The blower pulls in room air that’s hot and full of dust particles and moves it through the air filter, separating out the unwanted particles.
Next, the air passes over your cooling coil.
Two things happen here:
First, given that the coil’s temperature is much lower than the room air, the coil absorbs the heat; this causes the room’s ambient to drop; “chilling” the air.
Second, the cooling coil’s temperature is lower than the room’s dew point, causing (you guessed it) dew to form on the cooling coil’s surface.
This removes moisture out of the air, dropping its relative humidity values.
This low-temperature, low-humidity air is sucked in by the AC’s blower, and “exhaled” at high velocity, passing through a metal duct, and blown out through the AC’s front panel.
This pushes air into the room and chills it, keeping temperature and humidity levels low.
Of course, it doesn’t stay that way.
The room’s air has higher moisture and temperature levels than the chilled air, transferring those properties to the new air.
That means it gets sucked in again by the blower and the whole cycle repeats.
The Hot Air Cycle
Another important aspect of understanding how do window AC units work is the hot air cycle.
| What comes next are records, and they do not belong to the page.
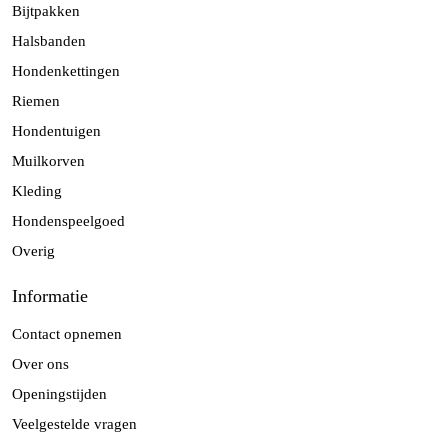
Bijtpakken
Halsbanden
Hondenkettingen
Riemen
Hondentuigen
Muilkorven
Kleding
Hondenspeelgoed
Overig
Informatie
Contact opnemen
Over ons
Openingstijden
Veelgestelde vragen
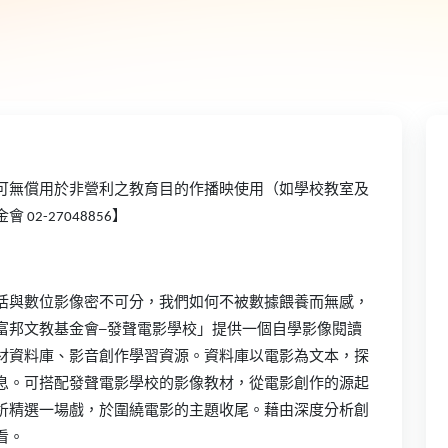
可無償用於非營利之教育目的作播映使用（如學校教室及
金會
02-27048856
】
活與數位影像密不可分，我們如何不被數據餵養而無感，
富邦文教基金會─發聲電影學校」提供一個自學影像閱讀
材資料庫、影音創作學習資源。資料庫以電影為文本，探
息。可搭配發聲電影學校的影像教材，從電影創作的源起
析精選一場戲，於圍繞電影的主題收尾。藉由深度分析創
看。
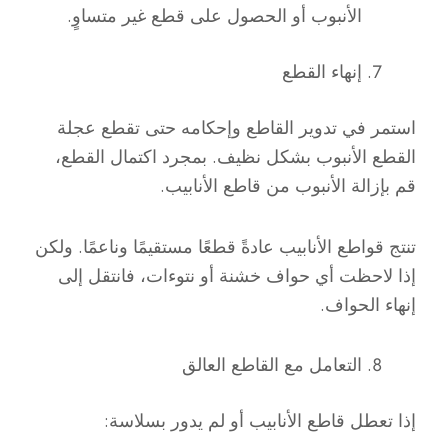
الأنبوب أو الحصول على قطع غير متساوٍ.
إنهاء القطع
استمر في تدوير القاطع وإحكامه حتى تقطع عجلة
القطع الأنبوب بشكل نظيف. بمجرد اكتمال القطع،
قم بإزالة الأنبوب من قاطع الأنابيب.
تنتج قواطع الأنابيب عادةً قطعًا مستقيمًا وناعمًا. ولكن
إذا لاحظت أي حواف خشنة أو نتوءات، فانتقل إلى
إنهاء الحواف.
التعامل مع القاطع العالق
إذا تعطل قاطع الأنابيب أو لم يدور بسلاسة:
This cycle focuses primarily on the external, or “atmospheric” air used to cool the condenser.
So what’s the condenser?
The condenser is the part of the AC that’s outside the room.
It’s exposed to your external atmosphere, and the condenser’s propeller fan sucks in the high-temperature atmosphere and blows that air right over the condenser.
The condenser itself contains refrigerant, but it’s at a high temperature.
It needs to be cooled before it provides cooling.
The “atmospheric” air is already comparatively hot; after absorbing the condenser’s heat, the temperature rises even higher.
Stand behind a window AC some time and see for yourself; it’s hot back there.
All this hot air is how the cycle gets its name.
Once it’s cooled, the refrigerant first enters into the expansion valve, and then the evaporator, or cooling coil.
The hot air blends with the atmosphere and the fresh atmospheric air gets absorbed and pushed over the condenser.
Thus continuing the cycle of hot air.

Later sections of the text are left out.